L’intera area, così, è diventata in un lampo offlimits, sia nell’area nel cuore della frana e sia quella adiacente, per svariati metri in progressione concentrica.
Tante, tantissime le famiglie sfollate nell’immediato, con l’invito da parte delle autorità di trovare un altro luogo da eleggere a domicilio, presso parenti, amici o altrove. Un cambio radicale nella vita di decine e decine di persone che hanno vissuto, a partire da quel particolare 30 aprile, un vero e proprio incubo.
Con il passare delle piogge e le forze dell’ordine inviate anche dalla terraferma, l’area, a distanza di giorni, iniziò ad essere di nuovo accessibile a valle, consentendo l’accesso a molte abitazioni e ristabilendo un po’ l’ordine.
Un ritorno graduale alla normalità per molti residenti dell’area che, intanto, erano stati ospitati in altre strutture e cui le autorità territoriali avevano affidato un sussidio in base a determinati requisiti, proprio per poter far fronte alle spese di prima necessità.
I più colpiti, gli abitanti propri dell’area posta a ridosso del versante sul quale ad oggi sono perfettamente visibili ancora i segni del tragico evento, quasi come fosse un monito verso il futuro, non potendo rientrare nelle proprie abitazioni, che sono state dichiarate inagibili e l’intera area è ancora interdetta perché considerata a forte rischio idrogeologico, sono stati sistemati dalle autorità in alcuni container posizionati all’interno dell’ex camping internazionale.
Una soluzione che al tempo sembrò la più giusta e rapida, fornire un tetto alle tante famiglie, molte con bambini anche piccoli, che avevano perso davvero tutto a causa dell’evento franoso.
E i giorni, da quel 30 aprile 2006, passarono in fretta tra operazioni di ricognizione dell’area, delibere ministeriali per lo stato di calamità naturale e per lo stanziamento di fondi. Poi tutto si fermò per il commosso rito funebre che si svolse all’interno del Palazzetto dello Sport Federica Taglialatela di Ischia, un giorno davvero molto triste per tutti e che vide l’intera isola riflettere su quanto era accaduto.

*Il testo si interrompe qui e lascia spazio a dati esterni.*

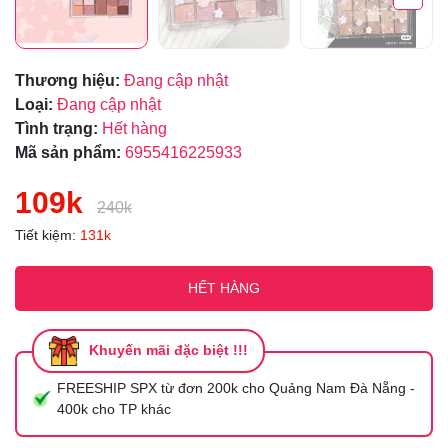
Thương hiệu:
Đang cập nhật
Loại:
Đang cập nhật
Tình trạng:
Hết hàng
Mã sản phẩm:
6955416225933
109k
240k
Tiết kiệm:
131k
HẾT HÀNG
Khuyến mãi đặc biệt !!!
FREESHIP SPX từ đơn 200k cho Quảng Nam Đà Nẵng -
400k cho TP khác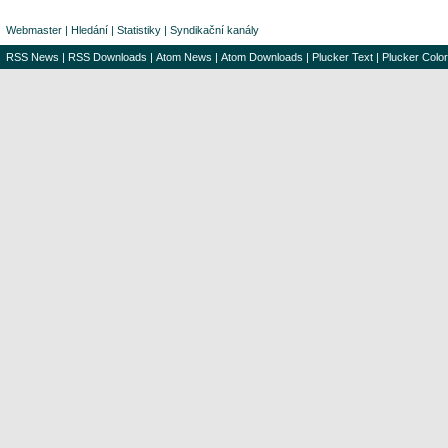
Webmaster
|
Hledání
|
Statistiky
|
Syndikační kanály
RSS News
|
RSS Downloads
|
Atom News
|
Atom Downloads
|
Plucker Text
|
Plucker Color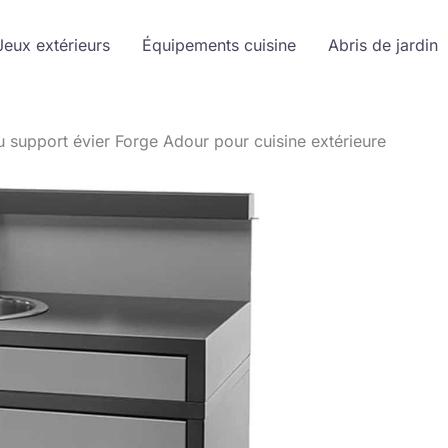
Jeux extérieurs
Équipements cuisine
Abris de jardin
u support évier Forge Adour pour cuisine extérieure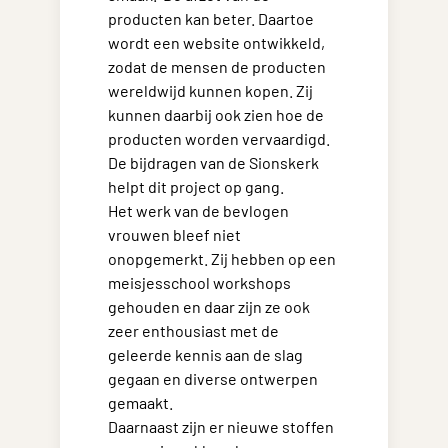
producten kan beter. Daartoe
wordt een website ontwikkeld,
zodat de mensen de producten
wereldwijd kunnen kopen. Zij
kunnen daarbij ook zien hoe de
producten worden vervaardigd.
De bijdragen van de Sionskerk
helpt dit project op gang.
Het werk van de bevlogen
vrouwen bleef niet
onopgemerkt. Zij hebben op een
meisjesschool workshops
gehouden en daar zijn ze ook
zeer enthousiast met de
geleerde kennis aan de slag
gegaan en diverse ontwerpen
gemaakt.
Daarnaast zijn er nieuwe stoffen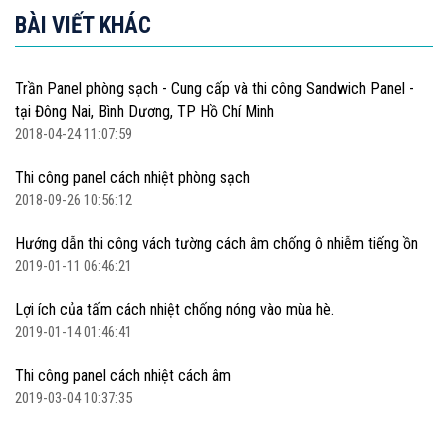
BÀI VIẾT KHÁC
Trần Panel phòng sạch - Cung cấp và thi công Sandwich Panel -
tại Đông Nai, Bình Dương, TP Hồ Chí Minh
2018-04-24 11:07:59
Thi công panel cách nhiệt phòng sạch
2018-09-26 10:56:12
Hướng dẫn thi công vách tường cách âm chống ô nhiễm tiếng ồn
2019-01-11 06:46:21
Lợi ích của tấm cách nhiệt chống nóng vào mùa hè.
2019-01-14 01:46:41
Thi công panel cách nhiệt cách âm
2019-03-04 10:37:35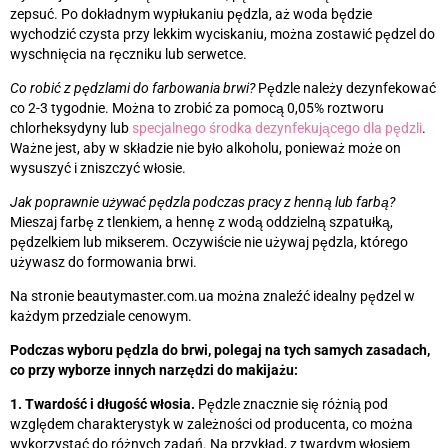
zepsuć. Po dokładnym wypłukaniu pędzla, aż woda będzie
wychodzić czysta przy lekkim wyciskaniu, można zostawić pędzel do
wyschnięcia na ręczniku lub serwetce.
Co robić z pędzlami do farbowania brwi?
Pędzle należy dezynfekować
co 2-3 tygodnie. Można to zrobić za pomocą 0,05% roztworu
chlorheksydyny lub
specjalnego środka dezynfekującego dla pędzli
.
Ważne jest, aby w składzie nie było alkoholu, ponieważ może on
wysuszyć i zniszczyć włosie.
Jak poprawnie używać pędzla podczas pracy z henną lub farbą?
Mieszaj farbę z tlenkiem, a hennę z wodą oddzielną szpatułką,
pędzelkiem lub mikserem. Oczywiście nie używaj pędzla, którego
używasz do formowania brwi.
Na stronie beautymaster.com.ua można znaleźć idealny pędzel w
każdym przedziale cenowym.
Podczas wyboru pędzla do brwi, polegaj na tych samych zasadach,
co przy wyborze innych narzędzi do makijażu:
1. Twardość i długość włosia.
Pędzle znacznie się różnią pod
względem charakterystyk w zależności od producenta, co można
wykorzystać do różnych zadań. Na przykład, z twardym włosiem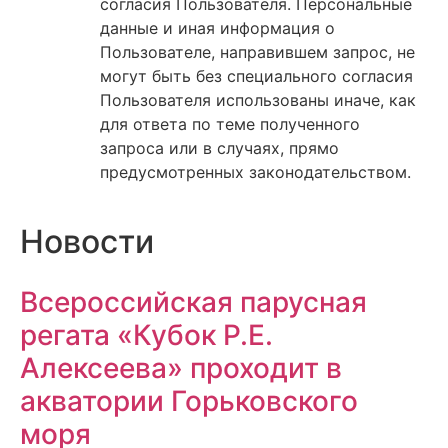
согласия Пользователя. Персональные
данные и иная информация о
Пользователе, направившем запрос, не
могут быть без специального согласия
Пользователя использованы иначе, как
для ответа по теме полученного
запроса или в случаях, прямо
предусмотренных законодательством.
Новости
Всероссийская парусная
регата «Кубок Р.Е.
Алексеева» проходит в
акватории Горьковского
моря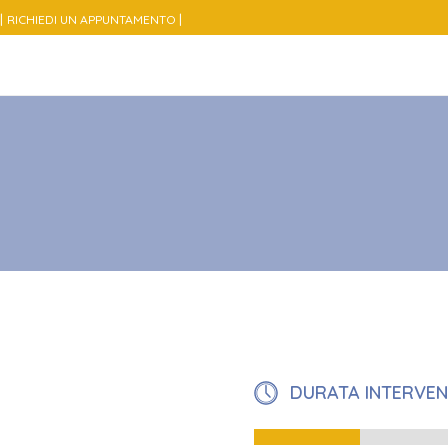
|
|
RICHIEDI UN APPUNTAMENTO
DURATA INTERVE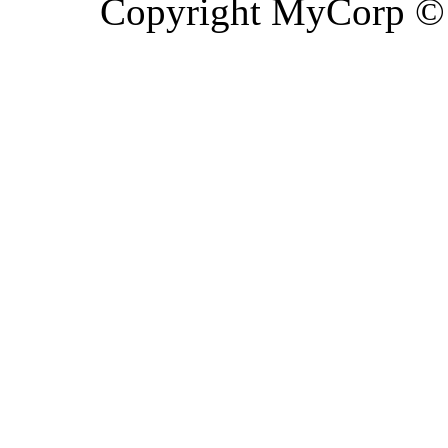
Copyright MyCorp ©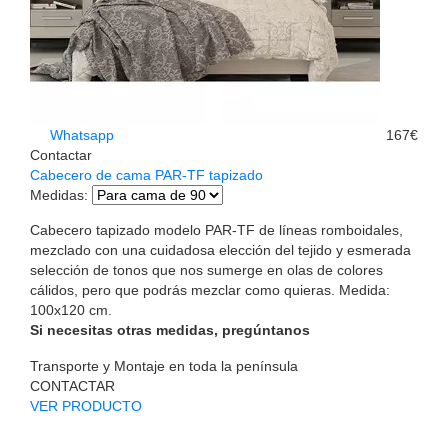
Whatsapp
167€
Contactar
Cabecero de cama PAR-TF tapizado
Medidas
:
Cabecero tapizado modelo PAR-TF de líneas romboidales,
mezclado con una cuidadosa elección del tejido y esmerada
selección de tonos que nos sumerge en olas de colores
cálidos, pero que podrás mezclar como quieras. Medida:
100x120 cm.
Si necesitas otras medidas, pregúntanos
Transporte y Montaje en toda la península
CONTACTAR
VER PRODUCTO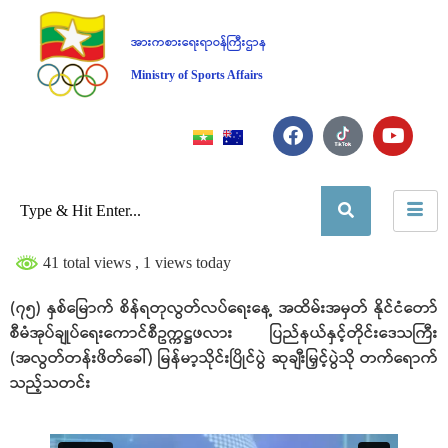
အားကစားရေးရာဝန်ကြီးဌာန
Ministry of Sports Affairs
41 total views
, 1 views today
(၇၅) နှစ်မြောက် စိန်ရတုလွတ်လပ်ရေးနေ့ အထိမ်းအမှတ် နိုင်ငံတော်
စီမံအုပ်ချုပ်ရေးကောင်စီဥက္ကဋ္ဌဖလား ပြည်နယ်နှင့်တိုင်းဒေသကြီး
(အလွတ်တန်းဖိတ်ခေါ်) မြန်မာ့သိုင်းပြိုင်ပွဲ ဆုချီးမြှင့်ပွဲသို တက်ရောက်
သည့်သတင်း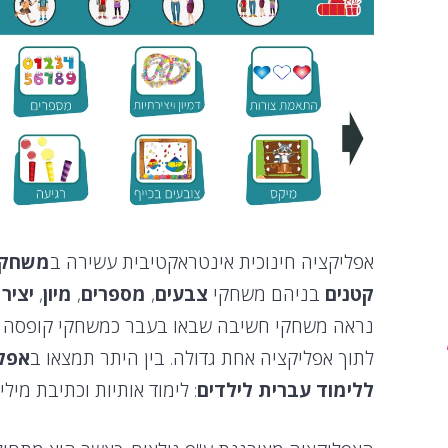
אפליקציה חינוכית אינטראקטיבית עשירה ב
משחקי
קטנים
בניהם משחקי
צבעים
,
מספרים
,
מיון
,
יציר
נראה משחקי חשיבה שבאו בעבר כמשחקי קופסה 
לתוך אפליקציה אחת גדולה. בין היתר תמצאו ב
אפל
ללימוד עברית לילדים
: לימוד אותיות וכתיבת מילים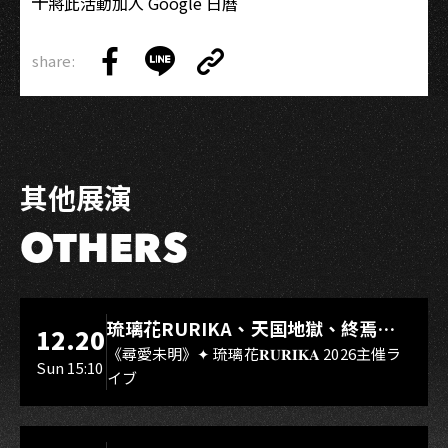
將此活動加入 Google 日曆
share:
Copy
Share
Share
Copy
Link
on
on
Link
Facebook
LINE
其他展演
OTHERS
LIVE WAREHOUSE 小庫
琉璃花RURIKA、天国地獄、終焉
12.20
Rebirth、DUALIA、無我夢中、花奏
《尋愛未明》✦ 琉璃花𝐑𝐔𝐑𝐈𝐊𝐀 2026主催ラ
Sun 15:10
イブ
スマイル（O.A.）
LIVE WAREHOUSE 小庫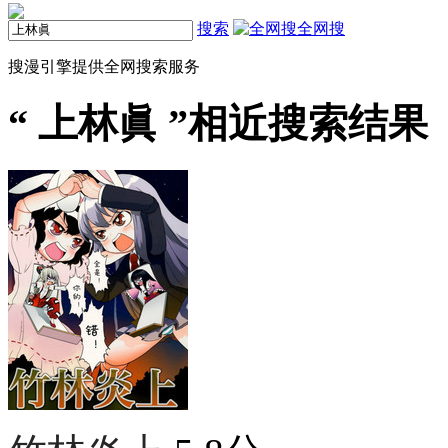
搜索
全网搜
搜漫引擎提供全网搜索服务
“
上林眞
”相近搜索结果（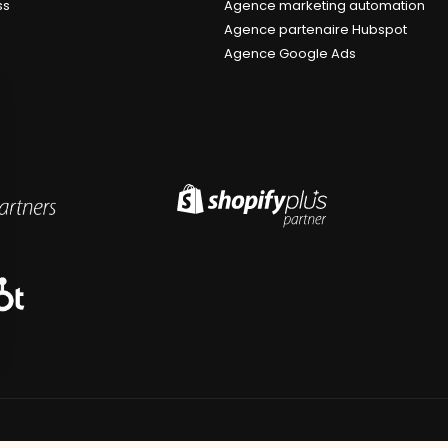
ss
Agence marketing automation
Agence partenaire Hubspot
Agence Google Ads
s Options
ètres de confidentialité, en garantissant la conformité avec le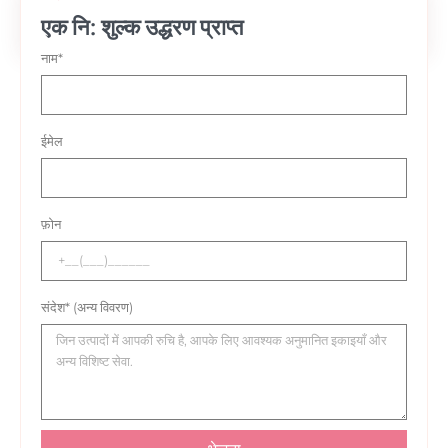
एक नि: शुल्क उद्धरण प्राप्त
विषयसूची
नाम*
ईमेल
फ़ोन
संदेश* (अन्य विवरण)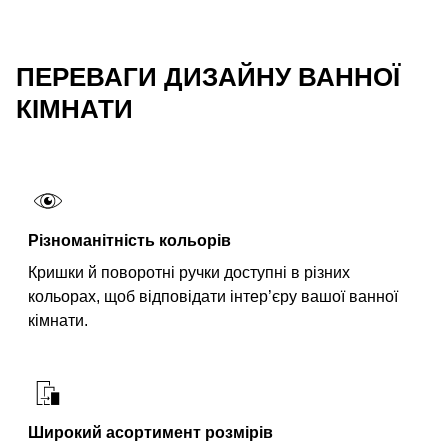
ПЕРЕВАГИ ДИЗАЙНУ ВАННОЇ
КІМНАТИ
Різноманітність кольорів
Кришки й поворотні ручки доступні в різних
кольорах, щоб відповідати інтер’єру вашої ванної
кімнати.
Широкий асортимент розмірів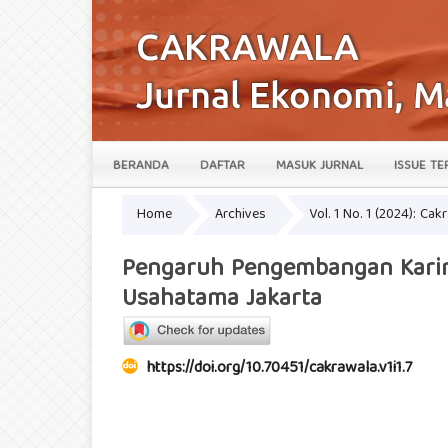
BERANDA
DAFTAR
MASUK JURNAL
ISSUE TE
Home
Archives
Vol. 1 No. 1 (2024): Ca
Pengaruh Pengembangan Karir d
Usahatama Jakarta
https://doi.org/10.70451/cakrawala.v1i1.7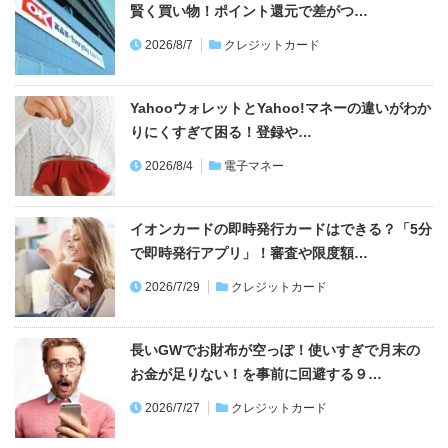
賢く買い物！ポイント還元で差がつ…
2026/8/7
クレジットカード
YahooウォレットとYahoo!マネーの違いがわか
りにくすぎて困る！登録や…
2026/8/4
電子マネー
イオンカードの即時発行カードはできる？「5分
で即時発行アプリ」！審査や限度額…
2026/7/29
クレジットカード
長いGWでお財布が空っぽ！使いすぎで月末の
お金が足りない！を事前に回避する９…
2026/7/27
クレジットカード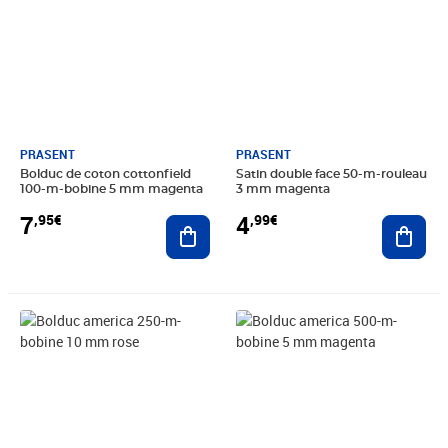
PRASENT
PRASENT
Bolduc de coton cottonfield
Satin double face 50-m-rouleau
100-m-bobine 5 mm magenta
3 mm magenta
7
4
,95€
,99€
Ajouter au panier
Ajout
Prix 4,49€
Prix 4,49€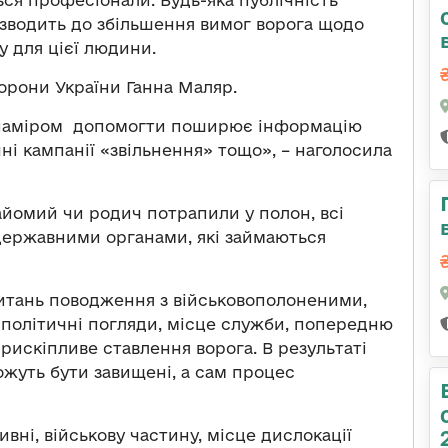
я професіонали. Будь-яка публічність
зводить до збільшення вимог ворога щодо
у для цієї людини.
орони України Ганна Маляр.
 з наміром допомогти поширює інформацію
і кампанії «звільнення» тощо», – наголосила
айомий чи родич потрапили у полон, всі
 державними органами, які займаються
итань поводження з військовополоненими,
 політичні погляди, місце служби, попередню
прискіпливе ставлення ворога. В результаті
ожуть бути завищені, а сам процес
ні, військову частину, місце дислокації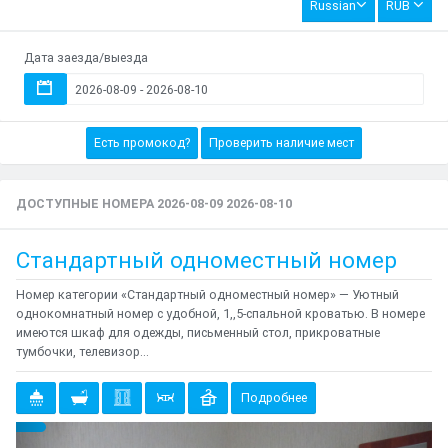
Russian
RUB
Дата заезда/выезда
Есть промокод?
Проверить наличие мест
ДОСТУПНЫЕ НОМЕРА 2026-08-09 2026-08-10
Стандартный одноместный номер
Номер категории «Стандартный одноместный номер» — Уютный
однокомнатный номер с удобной, 1,,5-спальной кроватью. В номере
имеются шкаф для одежды, письменный стол, прикроватные
тумбочки, телевизор...
Подробнее
Предыдущий
Cле
{clt_left} 4 Количество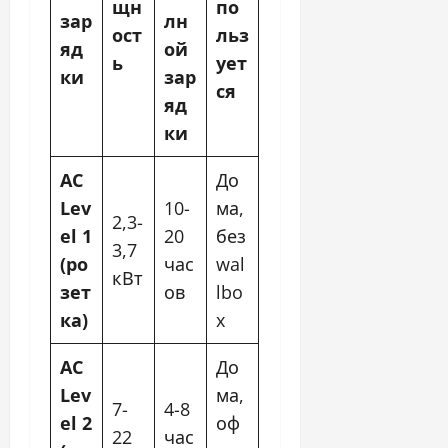
щн
по
зар
лн
ост
льз
яд
ой
ь
ует
ки
зар
ся
яд
ки
AC
До
Lev
10-
ма,
2,3-
el 1
20
без
3,7
(ро
час
wal
кВт
зет
ов
lbo
ка)
x
AC
До
Lev
ма,
7-
4-8
el 2
оф
22
час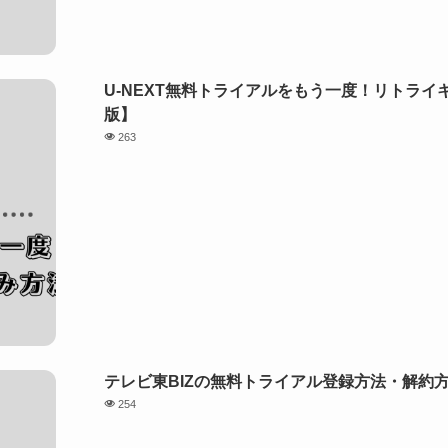
U-NEXT無料トライアルをもう一度！リトライ
版】
263
テレビ東BIZの無料トライアル登録方法・解約方
254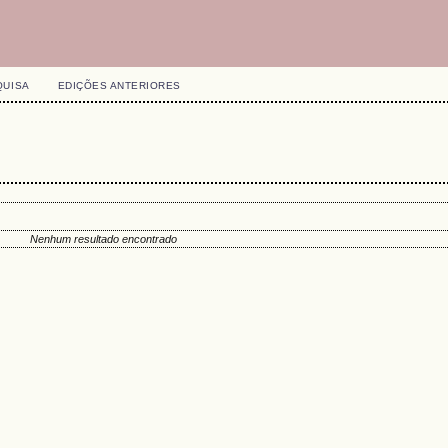
QUISA
EDIÇÕES ANTERIORES
Nenhum resultado encontrado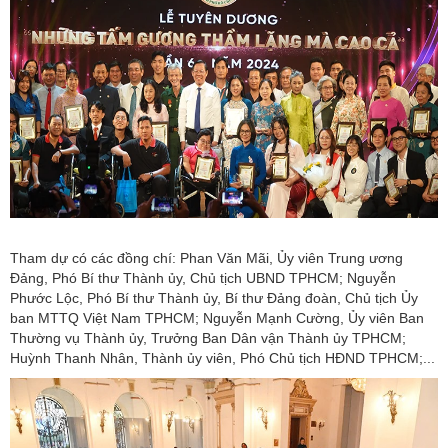
Tham dự có các đồng chí: Phan Văn Mãi, Ủy viên Trung ương
Đảng, Phó Bí thư Thành ủy, Chủ tịch UBND TPHCM; Nguyễn
Phước Lộc, Phó Bí thư Thành ủy, Bí thư Đảng đoàn, Chủ tịch Ủy
ban MTTQ Việt Nam TPHCM; Nguyễn Mạnh Cường, Ủy viên Ban
Thường vụ Thành ủy, Trưởng Ban Dân vận Thành ủy TPHCM;
Huỳnh Thanh Nhân, Thành ủy viên, Phó Chủ tịch HĐND TPHCM;...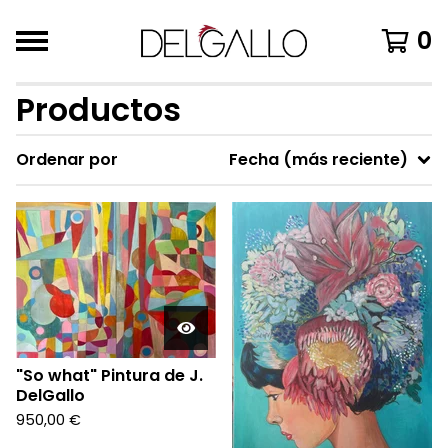
0
Productos
Ordenar por
Fecha (más reciente)
"So what" Pintura de J.
DelGallo
950,00
€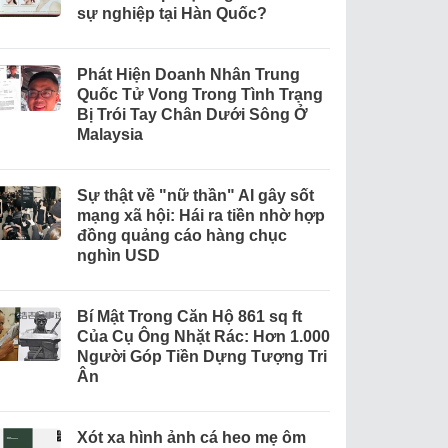
sự nghiệp tại Hàn Quốc?
Phát Hiện Doanh Nhân Trung
Quốc Tử Vong Trong Tình Trạng
Bị Trói Tay Chân Dưới Sông Ở
Malaysia
Sự thật về "nữ thần" AI gây sốt
mạng xã hội: Hái ra tiền nhờ hợp
đồng quảng cáo hàng chục
nghìn USD
Bí Mật Trong Căn Hộ 861 sq ft
Của Cụ Ông Nhặt Rác: Hơn 1.000
Người Góp Tiền Dựng Tượng Tri
Ân
Xót xa hình ảnh cá heo mẹ ôm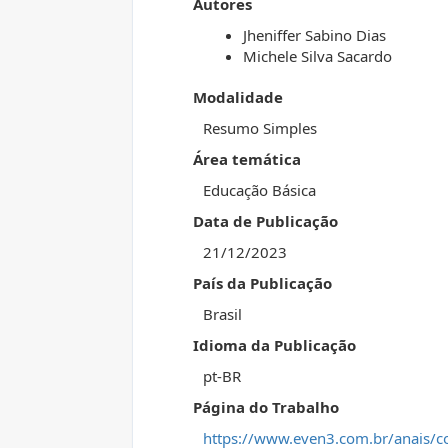
Autores
Jheniffer Sabino Dias
Michele Silva Sacardo
Modalidade
Resumo Simples
Área temática
Educação Básica
Data de Publicação
21/12/2023
País da Publicação
Brasil
Idioma da Publicação
pt-BR
Página do Trabalho
https://www.even3.com.br/anais/c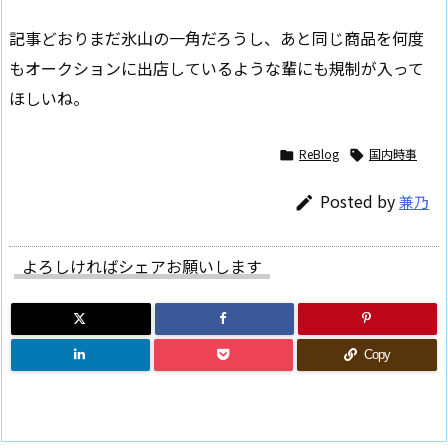
記事どおりまだ氷山の一角だろうし、あと同じ商品を何度
もオークションに出店しているような輩にも規制が入って
ほしいね。
ReBlog
国内時事


Posted by
兼乃

よろしければシェアお願いします
Copy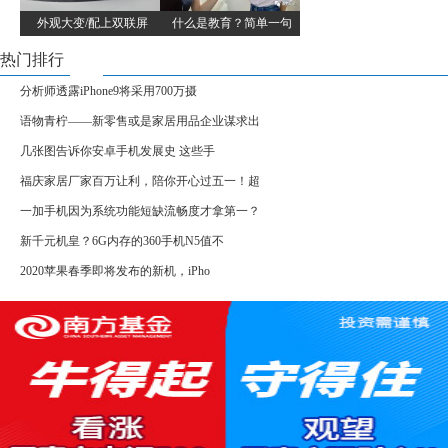
外观大变/配上双联屏
什么是教育？简单一句
热门排行
分析师透露iPhone9将采用700万摄
语物青柠——新零售或是家居用品企业谋求出
几张图告诉你安卓手机发展史 这些手
福庆家居厂家百万让利，陪你开心过五一！超
一加手机因为系统功能短缺流畅度才拿第一？
新千元机皇？6G内存的360手机N5值不
2020苹果春季即将发布的新机，iPho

Oggi, a distanza di 10 anni, il versante di Monte Vezzi è ancora così, sfregiato da quei profondi e pesanti graffi che, bianchi, si stagliano contro la vegetazione scura e la linea del cielo. Un promemoria, forse, perché ciò che accadde all’epoca non si ripeta.
E le famiglie sfollate? Molte, quasi tutte, sono rientrate nelle proprie abitazioni dichiarate agibili, altre sono ancora all’interno dei container che furono predisposti al tempo, anzi, lungo gli anni il comune di Ischia ne prese anche altri aggiuntivi per ulteriori nuclei familiari.
Insomma, quella di Monte Vezzi è una tragedia che, a distanza di 10 anni, deve far riflettere sul nostro rapporto con il territorio, non solo in occasione degli anniversari, ma sempre, ogni qualvolta transitiamo lungo la strada che taglia a metà i Pilastri e alziamo, anche inconsapevolmente, lo sguardo.